═════ Data excerpts ═════
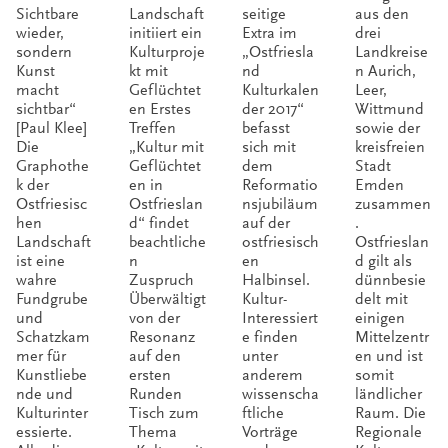
Sichtbare
Landschaft
seitige
aus den
en
Ostfri
Ostfri
en
wieder,
initiiert ein
Extra im
drei
sondern
Kulturproje
„Ostfriesla
Landkreise
Lands
eslan
eslan
Kunst
kt mit
nd
n Aurich,
chaft
d
d
macht
Geflüchtet
Kulturkalen
Leer,
sichtbar“
en Erstes
der 2017“
Wittmund
[Paul Klee]
Treffen
befasst
sowie der
Die
„Kultur mit
sich mit
kreisfreien
Graphothe
Geflüchtet
dem
Stadt
k der
en in
Reformatio
Emden
Ostfriesisc
Ostfrieslan
nsjubiläum
zusammen
hen
d“ findet
auf der
.
Landschaft
beachtliche
ostfriesisch
Ostfrieslan
ist eine
n
en
d gilt als
wahre
Zuspruch
Halbinsel.
dünnbesie
Fundgrube
Überwältigt
Kultur-
delt mit
und
von der
Interessiert
einigen
Schatzkam
Resonanz
e finden
Mittelzentr
mer für
auf den
unter
en und ist
Kunstliebe
ersten
anderem
somit
nde und
Runden
wissenscha
ländlicher
Kulturinter
Tisch zum
ftliche
Raum. Die
essierte.
Thema
Vorträge
Regionale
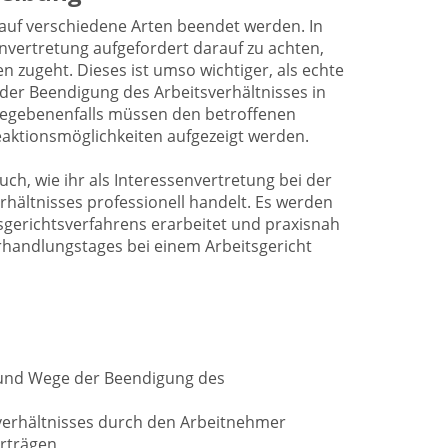
 auf verschiedene Arten beendet werden. In
senvertretung aufgefordert darauf zu achten,
en zugeht. Dieses ist umso wichtiger, als echte
er Beendigung des Arbeitsverhältnisses in
Gegebenenfalls müssen den betroffenen
eaktionsmöglichkeiten aufgezeigt werden.
uch, wie ihr als Interessenvertretung bei der
rhältnisses professionell handelt. Es werden
sgerichtsverfahrens erarbeitet und praxisnah
handlungstages bei einem Arbeitsgericht
und Wege der Beendigung des
verhältnisses durch den Arbeitnehmer
erträgen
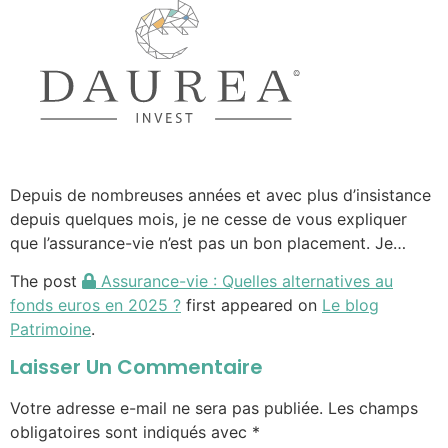
Depuis de nombreuses années et avec plus d’insistance
depuis quelques mois, je ne cesse de vous expliquer
que l’assurance-vie n’est pas un bon placement. Je…
The post
Assurance-vie : Quelles alternatives au
fonds euros en 2025 ?
first appeared on
Le blog
Patrimoine
.
Laisser Un Commentaire
Votre adresse e-mail ne sera pas publiée.
Les champs
obligatoires sont indiqués avec
*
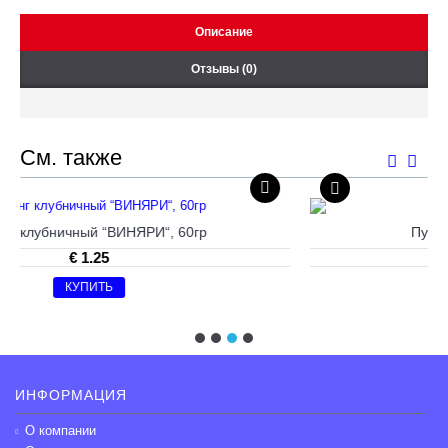
Описание
Отзывы (0)
См. также
 60гp
Пудинг вишня “ВИНЯРИ“, 60gr
€ 1.25
КУПИТЬ
ИНФОРМАЦИЯ
О компании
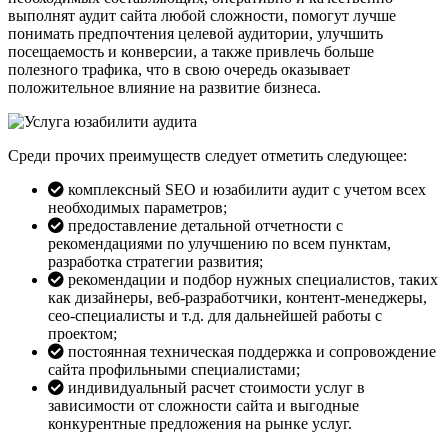
выполнят аудит сайта любой сложности, помогут лучше
понимать предпочтения целевой аудитории, улучшить
посещаемость и конверсии, а также привлечь больше
полезного трафика, что в свою очередь оказывает
положительное влияние на развитие бизнеса.
Среди прочих преимуществ следует отметить следующее:
комплексный SEO и юзабилити аудит с учетом всех
необходимых параметров;
предоставление детальной отчетности с
рекомендациями по улучшению по всем пунктам,
разработка стратегии развития;
рекомендации и подбор нужных специалистов, таких
как дизайнеры, веб-разработчики, контент-менеджеры,
сео-специалисты и т.д. для дальнейшей работы с
проектом;
постоянная техническая поддержка и сопровождение
сайта профильными специалистами;
индивидуальный расчет стоимости услуг в
зависимости от сложности сайта и выгодные
конкурентные предложения на рынке услуг.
═════
__Problem description__. I'd like every record printed exactly, with the pictures left out.

__Answer to the exercise__.
Sichtbare
Landschaft
seitige
aus den
en
Ostfri
Ostfri
en
wieder,
initiiert ein
Extra im
drei
sondern
Kulturproje
„Ostfriesla
Landkreise
Lands
eslan
eslan
Kunst
kt mit
nd
n Aurich,
chaft
d
d
macht
Geflüchtet
Kulturkalen
Leer,
sichtbar“
en Erstes
der 2017“
Wittmund
[Paul Klee]
Treffen
befasst
sowie der
Die
„Kultur mit
sich mit
kreisfreien
Graphothe
Geflüchtet
dem
Stadt
k der
en in
Reformatio
Emden
Ostfriesisc
Ostfrieslan
nsjubiläum
zusammen
hen
d“ findet
auf der
.
Landschaft
beachtliche
ostfriesisch
Ostfrieslan
ist eine
n
en
d gilt als
wahre
Zuspruch
Halbinsel.
dünnbesie
Fundgrube
Überwältigt
Kultur-
delt mit
und
von der
Interessiert
einigen
Schatzkam
Resonanz
e finden
Mittelzentr
mer für
auf den
unter
en und ist
Kunstliebe
ersten
anderem
somit
nde und
Runden
wissenscha
ländlicher
Kulturinter
Tisch zum
ftliche
Raum. Die
essierte.
Thema
Vorträge
Regionale
 auf verschiedene Arten beendet werden. In
senvertretung aufgefordert darauf zu achten,
en zugeht. Dieses ist umso wichtiger, als echte
er Beendigung des Arbeitsverhältnisses in
Gegebenenfalls müssen den betroffenen
eaktionsmöglichkeiten aufgezeigt werden.
uch, wie ihr als Interessenvertretung bei der
rhältnisses professionell handelt. Es werden
sgerichtsverfahrens erarbeitet und praxisnah
handlungstages bei einem Arbeitsgericht
und Wege der Beendigung des
verhältnisses durch den Arbeitnehmer
erträgen
Depuis de nombreuses années et avec plus d’insistance
depuis quelques mois, je ne cesse de vous expliquer
que l’assurance-vie n’est pas un bon placement. Je…
The post
Assurance-vie : Quelles alternatives au
fonds euros en 2025 ?
first appeared on
Le blog
Patrimoine
.
Laisser Un Commentaire
Votre adresse e-mail ne sera pas publiée.
Les champs
obligatoires sont indiqués avec
*
Описание
Отзывы (0)
См. также
 60гp
Пудинг вишня “ВИНЯРИ“, 60gr
€ 1.25
КУПИТЬ
ИНФОРМАЦИЯ
О компании
выполнят аудит сайта любой сложности, помогут лучше
понимать предпочтения целевой аудитории, улучшить
посещаемость и конверсии, а также привлечь больше
полезного трафика, что в свою очередь оказывает
положительное влияние на развитие бизнеса.
Среди прочих преимуществ следует отметить следующее:
комплексный SEO и юзабилити аудит с учетом всех
необходимых параметров;
предоставление детальной отчетности с
рекомендациями по улучшению по всем пунктам,
разработка стратегии развития;
рекомендации и подбор нужных специалистов, таких
как дизайнеры, веб-разработчики, контент-менеджеры,
сео-специалисты и т.д. для дальнейшей работы с
проектом;
постоянная техническая поддержка и сопровождение
сайта профильными специалистами;
индивидуальный расчет стоимости услуг в
зависимости от сложности сайта и выгодные
конкурентные предложения на рынке услуг.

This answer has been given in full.